(Material supplied Opens)

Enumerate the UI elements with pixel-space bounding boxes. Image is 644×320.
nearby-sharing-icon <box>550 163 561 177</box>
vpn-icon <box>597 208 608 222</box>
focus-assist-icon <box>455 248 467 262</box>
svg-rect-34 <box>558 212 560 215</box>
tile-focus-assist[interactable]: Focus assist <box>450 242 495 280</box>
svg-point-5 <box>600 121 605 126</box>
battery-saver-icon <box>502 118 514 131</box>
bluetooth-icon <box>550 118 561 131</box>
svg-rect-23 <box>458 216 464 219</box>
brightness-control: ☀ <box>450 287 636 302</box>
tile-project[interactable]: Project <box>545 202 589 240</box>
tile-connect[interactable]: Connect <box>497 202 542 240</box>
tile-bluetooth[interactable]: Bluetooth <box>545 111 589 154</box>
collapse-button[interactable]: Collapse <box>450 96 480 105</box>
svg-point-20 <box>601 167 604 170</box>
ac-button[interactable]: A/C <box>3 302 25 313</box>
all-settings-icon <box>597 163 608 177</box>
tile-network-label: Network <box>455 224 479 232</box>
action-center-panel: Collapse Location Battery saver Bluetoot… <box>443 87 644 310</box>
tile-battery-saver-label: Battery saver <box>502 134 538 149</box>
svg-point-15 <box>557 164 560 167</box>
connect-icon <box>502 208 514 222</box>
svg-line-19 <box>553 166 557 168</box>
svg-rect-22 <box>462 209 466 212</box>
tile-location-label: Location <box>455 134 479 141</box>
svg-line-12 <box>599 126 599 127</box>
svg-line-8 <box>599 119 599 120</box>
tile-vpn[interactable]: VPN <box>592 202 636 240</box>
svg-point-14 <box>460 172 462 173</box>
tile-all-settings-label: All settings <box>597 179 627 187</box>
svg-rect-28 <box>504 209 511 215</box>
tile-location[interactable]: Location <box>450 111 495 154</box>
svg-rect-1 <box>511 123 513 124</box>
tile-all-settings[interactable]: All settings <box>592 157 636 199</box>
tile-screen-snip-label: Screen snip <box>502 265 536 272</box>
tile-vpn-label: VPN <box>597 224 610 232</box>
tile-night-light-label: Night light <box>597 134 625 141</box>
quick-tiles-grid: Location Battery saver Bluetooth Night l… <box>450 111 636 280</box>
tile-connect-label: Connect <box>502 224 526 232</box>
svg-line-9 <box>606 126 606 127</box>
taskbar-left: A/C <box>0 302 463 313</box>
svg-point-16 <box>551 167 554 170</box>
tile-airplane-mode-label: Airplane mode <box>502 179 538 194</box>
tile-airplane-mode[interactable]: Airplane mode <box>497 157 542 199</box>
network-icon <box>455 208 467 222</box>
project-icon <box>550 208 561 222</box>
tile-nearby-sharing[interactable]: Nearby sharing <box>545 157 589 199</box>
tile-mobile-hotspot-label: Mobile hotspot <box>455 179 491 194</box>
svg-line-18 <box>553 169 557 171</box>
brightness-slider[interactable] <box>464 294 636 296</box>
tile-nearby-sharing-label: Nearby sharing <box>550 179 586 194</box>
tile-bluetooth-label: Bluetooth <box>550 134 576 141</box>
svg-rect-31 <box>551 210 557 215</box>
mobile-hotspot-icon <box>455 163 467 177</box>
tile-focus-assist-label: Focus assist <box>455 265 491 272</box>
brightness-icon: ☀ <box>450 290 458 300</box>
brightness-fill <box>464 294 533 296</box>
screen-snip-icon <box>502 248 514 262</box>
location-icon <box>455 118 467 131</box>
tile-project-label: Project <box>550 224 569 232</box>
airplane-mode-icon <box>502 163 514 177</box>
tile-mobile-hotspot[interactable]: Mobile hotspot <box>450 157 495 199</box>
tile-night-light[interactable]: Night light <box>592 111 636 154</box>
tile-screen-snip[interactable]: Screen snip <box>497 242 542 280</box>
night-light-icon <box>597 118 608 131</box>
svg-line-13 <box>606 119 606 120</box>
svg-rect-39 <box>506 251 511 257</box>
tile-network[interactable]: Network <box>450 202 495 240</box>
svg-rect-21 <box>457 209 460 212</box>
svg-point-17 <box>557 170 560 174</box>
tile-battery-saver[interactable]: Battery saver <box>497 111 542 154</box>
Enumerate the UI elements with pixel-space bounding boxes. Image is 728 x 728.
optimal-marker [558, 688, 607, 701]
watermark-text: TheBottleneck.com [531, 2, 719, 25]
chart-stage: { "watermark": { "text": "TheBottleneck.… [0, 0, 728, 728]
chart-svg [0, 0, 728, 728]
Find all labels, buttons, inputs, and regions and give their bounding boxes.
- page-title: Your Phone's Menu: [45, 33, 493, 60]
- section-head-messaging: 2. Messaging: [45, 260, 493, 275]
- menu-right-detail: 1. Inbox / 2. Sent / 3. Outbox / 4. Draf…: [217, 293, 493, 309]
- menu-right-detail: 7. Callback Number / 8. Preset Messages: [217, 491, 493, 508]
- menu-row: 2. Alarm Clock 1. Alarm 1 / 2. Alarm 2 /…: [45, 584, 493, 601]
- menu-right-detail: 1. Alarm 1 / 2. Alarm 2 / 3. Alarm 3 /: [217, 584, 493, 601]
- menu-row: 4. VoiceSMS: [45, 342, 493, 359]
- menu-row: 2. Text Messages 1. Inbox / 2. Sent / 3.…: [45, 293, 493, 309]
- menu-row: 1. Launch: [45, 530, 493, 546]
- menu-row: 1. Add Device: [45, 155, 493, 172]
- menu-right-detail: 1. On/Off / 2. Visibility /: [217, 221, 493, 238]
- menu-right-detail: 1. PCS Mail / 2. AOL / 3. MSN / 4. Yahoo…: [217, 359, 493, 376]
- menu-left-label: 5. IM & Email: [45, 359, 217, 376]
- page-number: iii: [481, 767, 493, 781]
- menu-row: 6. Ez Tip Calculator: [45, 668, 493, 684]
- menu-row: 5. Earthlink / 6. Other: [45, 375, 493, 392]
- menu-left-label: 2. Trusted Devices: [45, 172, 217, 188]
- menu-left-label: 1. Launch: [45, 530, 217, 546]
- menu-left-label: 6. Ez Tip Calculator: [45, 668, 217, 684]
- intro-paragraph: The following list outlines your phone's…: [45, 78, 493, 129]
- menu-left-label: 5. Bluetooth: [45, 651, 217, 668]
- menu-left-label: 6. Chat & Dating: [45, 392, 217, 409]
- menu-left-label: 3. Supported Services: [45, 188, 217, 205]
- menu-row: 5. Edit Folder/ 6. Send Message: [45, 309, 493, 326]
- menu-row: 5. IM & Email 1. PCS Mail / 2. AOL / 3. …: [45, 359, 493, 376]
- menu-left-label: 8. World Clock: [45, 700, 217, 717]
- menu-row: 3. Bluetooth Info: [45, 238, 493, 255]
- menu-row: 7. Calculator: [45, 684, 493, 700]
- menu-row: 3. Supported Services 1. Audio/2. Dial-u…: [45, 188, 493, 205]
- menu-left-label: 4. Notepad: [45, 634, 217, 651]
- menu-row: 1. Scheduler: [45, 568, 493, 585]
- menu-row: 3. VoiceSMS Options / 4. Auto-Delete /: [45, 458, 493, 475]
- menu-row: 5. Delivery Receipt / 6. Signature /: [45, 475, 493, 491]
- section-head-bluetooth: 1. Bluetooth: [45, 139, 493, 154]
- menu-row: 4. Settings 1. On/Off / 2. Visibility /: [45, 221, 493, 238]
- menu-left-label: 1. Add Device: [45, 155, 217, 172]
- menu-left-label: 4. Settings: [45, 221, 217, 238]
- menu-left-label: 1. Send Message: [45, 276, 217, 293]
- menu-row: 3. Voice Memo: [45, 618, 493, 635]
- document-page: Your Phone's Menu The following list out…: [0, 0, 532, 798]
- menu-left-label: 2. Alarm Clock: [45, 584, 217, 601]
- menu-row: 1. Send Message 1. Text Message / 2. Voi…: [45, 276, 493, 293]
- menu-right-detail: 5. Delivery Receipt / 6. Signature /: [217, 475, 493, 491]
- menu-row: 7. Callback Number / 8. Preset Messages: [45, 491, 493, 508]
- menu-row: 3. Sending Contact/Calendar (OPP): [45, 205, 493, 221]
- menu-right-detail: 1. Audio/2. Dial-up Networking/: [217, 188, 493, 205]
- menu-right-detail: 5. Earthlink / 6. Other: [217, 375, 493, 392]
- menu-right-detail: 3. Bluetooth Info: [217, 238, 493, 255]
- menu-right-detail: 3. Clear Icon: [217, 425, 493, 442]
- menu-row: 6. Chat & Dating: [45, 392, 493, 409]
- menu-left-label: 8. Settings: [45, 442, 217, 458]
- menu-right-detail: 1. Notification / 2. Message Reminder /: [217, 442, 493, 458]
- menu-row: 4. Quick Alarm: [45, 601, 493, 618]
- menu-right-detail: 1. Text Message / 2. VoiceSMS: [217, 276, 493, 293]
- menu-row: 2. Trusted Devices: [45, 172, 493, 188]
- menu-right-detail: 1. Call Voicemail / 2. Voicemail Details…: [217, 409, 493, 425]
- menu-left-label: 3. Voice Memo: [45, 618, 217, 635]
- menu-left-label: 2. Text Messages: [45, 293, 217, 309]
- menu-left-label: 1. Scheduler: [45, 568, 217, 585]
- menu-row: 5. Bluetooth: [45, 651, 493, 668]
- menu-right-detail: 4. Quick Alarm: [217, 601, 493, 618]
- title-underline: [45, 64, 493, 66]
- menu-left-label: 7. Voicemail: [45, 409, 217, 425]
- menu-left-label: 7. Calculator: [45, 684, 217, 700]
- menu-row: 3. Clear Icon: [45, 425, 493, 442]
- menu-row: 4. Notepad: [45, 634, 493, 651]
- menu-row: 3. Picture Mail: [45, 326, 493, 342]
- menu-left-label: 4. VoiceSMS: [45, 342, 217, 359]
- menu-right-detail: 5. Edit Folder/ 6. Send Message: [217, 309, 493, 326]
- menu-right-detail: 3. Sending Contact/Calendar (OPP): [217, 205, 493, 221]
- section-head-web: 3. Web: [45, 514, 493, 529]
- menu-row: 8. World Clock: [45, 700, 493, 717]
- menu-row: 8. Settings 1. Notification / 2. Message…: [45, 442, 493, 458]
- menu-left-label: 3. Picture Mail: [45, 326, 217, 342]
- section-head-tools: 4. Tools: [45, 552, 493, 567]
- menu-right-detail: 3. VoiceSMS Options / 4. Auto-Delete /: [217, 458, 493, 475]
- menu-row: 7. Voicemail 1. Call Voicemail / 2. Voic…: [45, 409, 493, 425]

(Material supplied Closes)

What is expected: Copy out each line of the records where the word "Delivery" appears.

Result below:
- menu-row: 5. Delivery Receipt / 6. Signature /: [45, 475, 493, 491]
- menu-right-detail: 5. Delivery Receipt / 6. Signature /: [217, 475, 493, 491]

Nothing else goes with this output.